Inside the hotel, while the spa charges for nail treatments and massages, use of their steam room, sauna, swimming pool and gym are free to guests. Forgoing the spa for now, I opt to head down for lunch in the hotel’s cafe, famous for their hand made cream cakes, pastries and sweets. My server tells me their chocolate is brought in from France and is transformed into some of the café’s signature creations.
After lunch, I test the public transport system. The bus drops me at the bottom of a gondola that runs up Schauinsland Mountain. Public transport and eco-friendly existence is very important in this region of Germany where mass transit, bicycling, solar power, clean energy and preserving the natural environment aren’t simply fads—they’re beliefs and practices. I appreciate this mindset from atop the mountain as I overlook the region, imagining just how much has changed and how much has remained the same across the centuries.
After returning to ground level, I freshen up in my suite and head down two floors to the Zirbelstube gourmet restaurant that has been delighting diners for 30 years with its warmth. Akin to the interior of a hunting lodge, the space’s dim lights and brown pine walls set a relaxing tone for dinner. The atmosphere only adds to the further enjoyment of my meal where folks at the Michelin Guide have recognized Chef Christoph Fischer with a star. And while closed on Sundays, guests may dine daily at the hotel’s other restaurant, Café Graf Anton.
The kitchen sends out a surprise pate and herring sampler, in addition to the warm starter of fried goose liver, potato foam, boudin noir, green apple and cider glace. For my main course, I enjoyed the entrecote of dry-aged Black Forest beef, fried with mustard and shallots, beans pizzaiola, creamy polenta and baked Béarnaise sauce. I finish with dessert, a caramelized orange chiboust with Grand Marnier, strawberries “Romanoff” and white chocolate cream.
The restaurant’s sommelier, Gerhard Mauerha, is an expert on the Baden region wines. This curator of their 30,000 bottles encompasses about 600 different wines that date back to1934 and spans the globe with selections from both the classic European regions, recently adding New Zealand to the collection.
We began the next day in the shadow of Freiburg’s cathedral for a walking tour of old town. Freiburg’s network of miniature waterways, running along many of this city’s stone streets, are an homage to the vital importance rivers played to settlements that became large population centers. In this case, the nearby Rhine provided a source of drinking water, a means of transport to and from the town and a way to remove sewage and waste products from the city center.
I depart Freiburg and spend nearly 90 minutes driving passed modern windmills and the perennial hills and valleys of the Black Forest Highlands, taking me east through this land of food, wine, heritage and romance.
I arrive in Constance, a city nestled between the Black Forest and the Alps. Constance the lake, known as Bodensee to the Germans, was already here, but what would become Constance the city was founded by the Romans and eventually named for a Roman Emperor roughly translated to Constantine.

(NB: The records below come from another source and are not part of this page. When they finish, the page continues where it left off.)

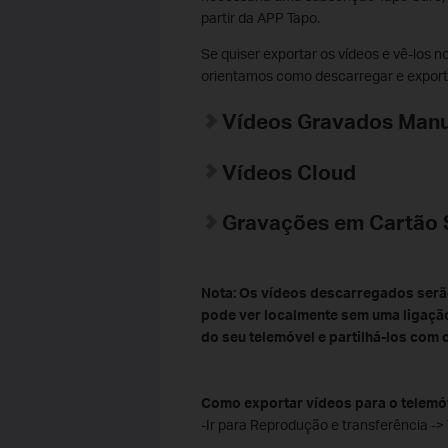
partir da APP Tapo.
Se quiser exportar os vídeos e vê-los 
orientamos como descarregar e exporta
Vídeos Gravados Man
Vídeos Cloud
Gravações em Cartão
Nota: Os vídeos descarregados serã
pode ver localmente sem uma ligação
do seu telemóvel e partilhá-los com 
Como exportar vídeos para o telemó
-Ir para Reprodução e transferência ->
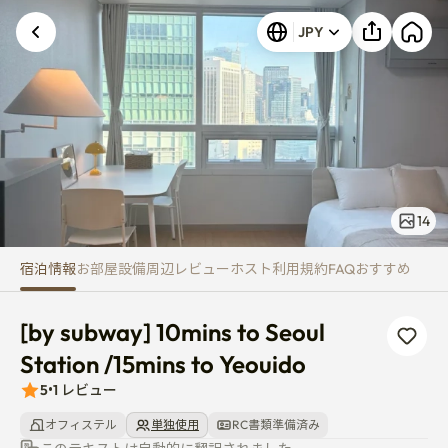
[by subway] 10mins to Seoul Sta
JPY
14
宿泊情報
お部屋
設備
周辺
レビュー
ホスト
利用規約
FAQ
おすすめ
[by subway] 10mins to Seoul 
Station /15mins to Yeouido
5
•
1
レビュー
オフィステル
単独使用
RC書類準備済み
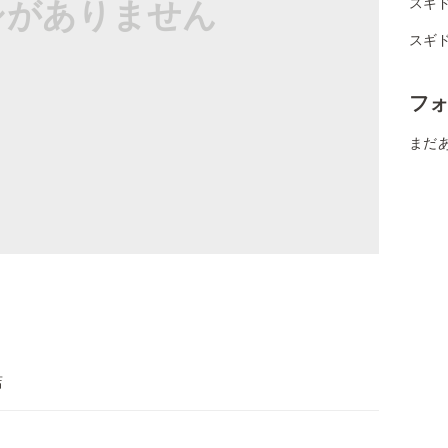
シがありません
スギ
スギ
フ
まだ
店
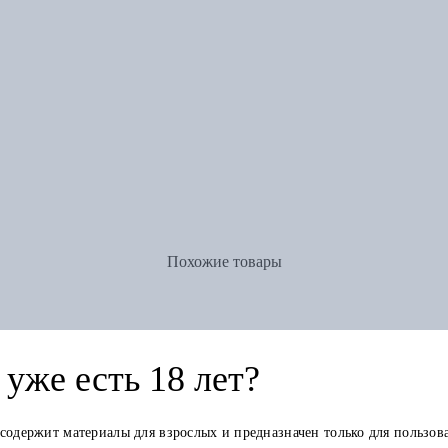
Похожие товары
уже есть 18 лет?
 содержит материалы для взрослых и предназначен только для пользов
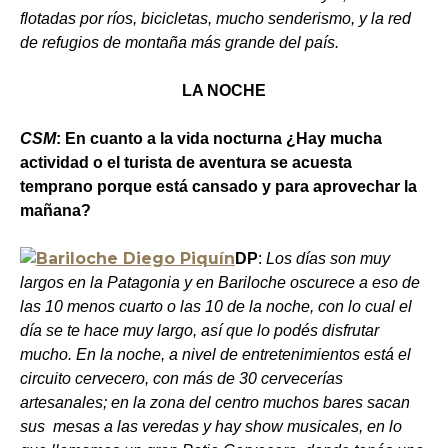
flotadas por ríos, bicicletas, mucho senderismo, y la red
de refugios de montaña más grande del país.
LA NOCHE
CSM
: En cuanto a la vida nocturna ¿Hay mucha
actividad o el turista de aventura se acuesta
temprano porque está cansado y para aprovechar la
mañana?
DP
:
Los días son muy
largos en la Patagonia y en Bariloche oscurece a eso de
las 10 menos cuarto o las 10 de la noche, con lo cual el
día se te hace muy largo, así que lo podés disfrutar
mucho. En la noche, a nivel de entretenimientos está el
circuito cervecero, con más de 30 cervecerías
artesanales; en la zona del centro muchos bares sacan
sus mesas a las veredas y hay show musicales, en lo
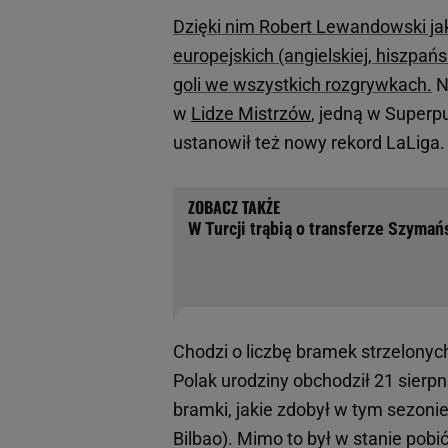
Dzięki nim Robert Lewandowski jako
europejskich (angielskiej, hiszpańsk
goli we wszystkich rozgrywkach.
N
w
Lidze Mistrzów
, jedną w Superpu
ustanowił też nowy rekord LaLiga.
W Turcji trąbią o transferze Szymań
Chodzi o liczbę bramek strzelonyc
Polak urodziny obchodził 21 sierpn
bramki, jakie zdobył w tym sezonie
Bilbao). Mimo to był w stanie pob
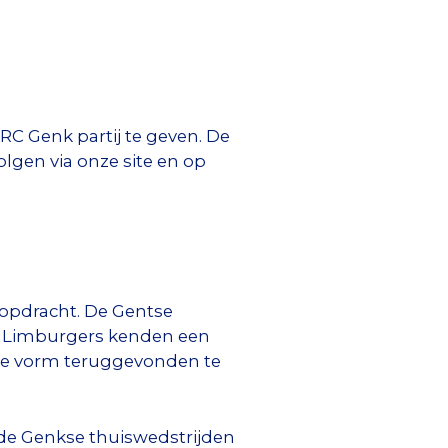
RC Genk partij te geven. De
lgen via onze site en op
 opdracht. De Gentse
e Limburgers kenden een
ede vorm teruggevonden te
n de Genkse thuiswedstrijden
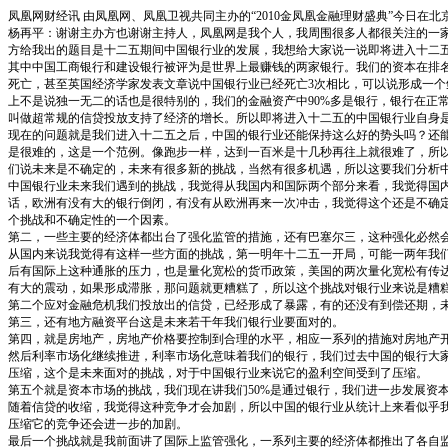
凤凰网财经讯 由凤凰网、凤凰卫视共同主办的“2010金凤凰金融理财盛典”今日
杨再平：谢谢主办方也谢谢主持人，凤凰网是我个人，我周围很多人都很关注的一
方给我出的题目是十二五期间中国银行业的发展，我想给大家说一说即将进入十二五
其中中国工商银行和建设银行被评为是世界上最赚钱的两家银行。我们的资本在排名，
死亡，甚至英国经济学家发表文章说中国银行业已经死亡3次相比，可以说形成一
上不是说独一无二的话也是很特别的，我们的金融资产中90%多是银行，银行在正常年
叫做超常规的信贷投放支持了经济的增长。所以即将进入十二五的中国银行业自身
现在的问题就是我们进入十二五之后，中国的银行业还能保持这么好的势头吗？还能
是很难的，这是一个范例。像跑步一样，达到一百米是十几秒再往上就很难了，所
们说未来是不确定的，未来有很多新的挑战，当然有很多机遇，所以这要我们分析
中国银行业未来我们遇到的挑战，我觉得从我国内和国际两个部分来看，我觉得国
话，欧洲有没有大的银行倒闭，有没有从欧洲再来一次冲击，我觉得这个还是不确
个挑战和不确定性的一个因素。
第二，一些主要的经济体都出台了强化监管的措施，还有巴塞尔三，这种强化必然
从国内来说我觉得有这样一些方面的挑战，第一明年十二五一开局，可能一两年我
后有国际上这种通胀的压力，也是量化宽松的货币政策，美国的两次量化宽松有传达
有大的震动，如果形成滞胀，那问题就更糟糕了，所以这个挑战对银行业来说是糟
第二个应对金融危机我们投放出的信贷，已经形成了暴露，有的还没有到偿还期，未
第三，还有地方融资平台这是未来若干年我们银行业要面对的。
第四，就是房地产，房地产价格要控制到合理的水平，相应一系列的措施对房地产开
然后利率市场化继续推进，利率市场化意味着我们的银行，我们过去中国的银行大家
压缩，这个是未来面对的挑战，对于中国银行业来说它的盈利空间受到了压缩。
第五个就是资本市场的挑战，我们现在讲我们50%是通过银行，我们进一步发展资
随着信贷的收缩，我觉得这种竞争才会加剧，所以中国的银行业从统计上来看似乎
压缩它的竞争还会进一步的加剧。
最后一个挑战就是我前面讲了国际上监管强化，一系列主要的经济体都推出了各自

I pull up to a wonderfully understated building nestled among trees and quiet streets in a largely residential section of Constance. By planning, building and setting up the Hotel Riva, Birgit and Peter Kolb purchased an existing property in 2004, knocked down the old hotel and incorporated a villa into this final structure as their gourmet restaurant.
The Kolb’s commitment to service and excellence is exemplified in this building. The Riva balances nature, modern convenience and an understated elegance with an eco-friendly design that uses thermal efficiency to keep the hotel’s interior warm in the winter and cool in the summer.
Although the front desk tells me where the elevator to my suite is, I take the nearby spiral staircase up two flights. I admire the construction, a duet of wood and stone where material and design style present simple sophistication. Riva’s architecture invites you to explore, and the private spaces lend themselves to a sense of adventure. Unable to resist looking over its railing, I see the structure is rooted ironically enough in a basement water feature. On the other end of this aesthetically compelling structure I find the hotel’s roof terrace, the water, trees and grass sweeping the sky. Though I consider lingering longer, I head down to my suite to change so I can return for a dip at the spa.
Including the Standard room and Riva Suite, the hotel has six dwelling categories. The 1,292-square-foot suite’s commanding view of the lake has living and dining rooms, two bedrooms—each with its own bathroom, a dressing room and balcony. In all spaces, a complimentary minibar and a great Wifi connection are lovely touches.
After a swim, I rent one of Riva’s bicycles. Though I’ve arrived with a plan for human powered, landside transport, the hotel’s variety of optional activity packages also include yachts, convertible Porsches, gourmet dinners and theater outings.
Fortunately, transnational affiliation and amorphous town growth made it impossible for the Allies to determine which part of this area was Swiss and which part was German. Not wanting to violate Swiss neutrality, Allied air forces left the town alone. As I stroll the oldest section of Constance, I walk a path described from a city plan made up in the 15th Century. During 42 months of meetings, the Council of Constance, rapidly solved the Great Papal Schism. You might wonder how I consider a three-and-a-half year meeting a rapid solution, I offer that the Council solved a problem that ran from 1378-1417. The very building where church representatives met to essentially reduce the number of Roman Catholic Popes from three to one, still stands by the city’s ferry terminal, and is available for rent as a wedding venue, banquet hall or meeting place.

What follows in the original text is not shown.